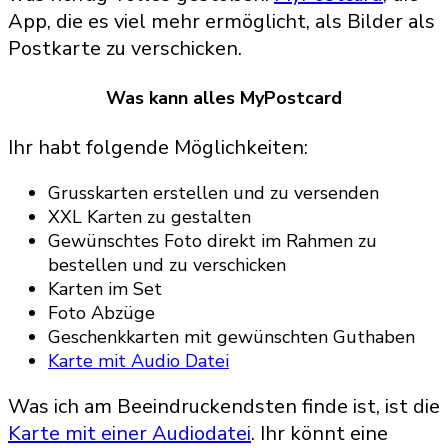
App, die es viel mehr ermöglicht, als Bilder als
Postkarte zu verschicken.
Was kann alles MyPostcard
Ihr habt folgende Möglichkeiten:
Grusskarten erstellen und zu versenden
XXL Karten zu gestalten
Gewünschtes Foto direkt im Rahmen zu
bestellen und zu verschicken
Karten im Set
Foto Abzüge
Geschenkkarten mit gewünschten Guthaben
Karte mit Audio Datei
Was ich am Beeindruckendsten finde ist, ist die
Karte mit einer Audiodatei
. Ihr könnt eine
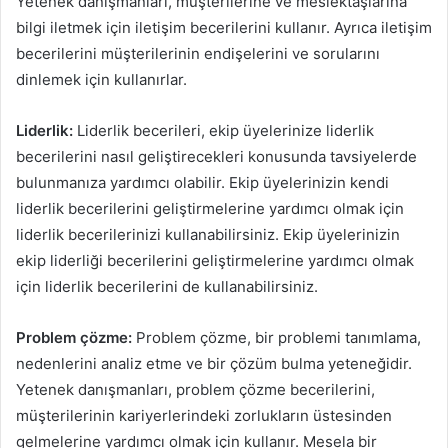
Yetenek danışmanları, müşterilerine ve meslektaşlarına
bilgi iletmek için iletişim becerilerini kullanır. Ayrıca iletişim
becerilerini müşterilerinin endişelerini ve sorularını
dinlemek için kullanırlar.
Liderlik:
Liderlik becerileri, ekip üyelerinize liderlik
becerilerini nasıl geliştirecekleri konusunda tavsiyelerde
bulunmanıza yardımcı olabilir. Ekip üyelerinizin kendi
liderlik becerilerini geliştirmelerine yardımcı olmak için
liderlik becerilerinizi kullanabilirsiniz. Ekip üyelerinizin
ekip liderliği becerilerini geliştirmelerine yardımcı olmak
için liderlik becerilerini de kullanabilirsiniz.
Problem çözme:
Problem çözme, bir problemi tanımlama,
nedenlerini analiz etme ve bir çözüm bulma yeteneğidir.
Yetenek danışmanları, problem çözme becerilerini,
müşterilerinin kariyerlerindeki zorlukların üstesinden
gelmelerine yardımcı olmak için kullanır. Mesela bir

= = = =

● **What the task requires**: In the data above, take the line with "XXL Karten zu gestalten", the line with "becerilerini müşterilerinin endişelerini", and every line between, and set them down exactly without pictures.

● **Expected answer**:
XXL Karten zu gestalten
Gewünschtes Foto direkt im Rahmen zu
bestellen und zu verschicken
Karten im Set
Foto Abzüge
Geschenkkarten mit gewünschten Guthaben
Karte mit Audio Datei
Was ich am Beeindruckendsten finde ist, ist die
Karte mit einer Audiodatei
. Ihr könnt eine
Yetenek danışmanları, müşterilerine ve meslektaşlarına
bilgi iletmek için iletişim becerilerini kullanır. Ayrıca iletişim
becerilerini müşterilerinin endişelerini ve sorularını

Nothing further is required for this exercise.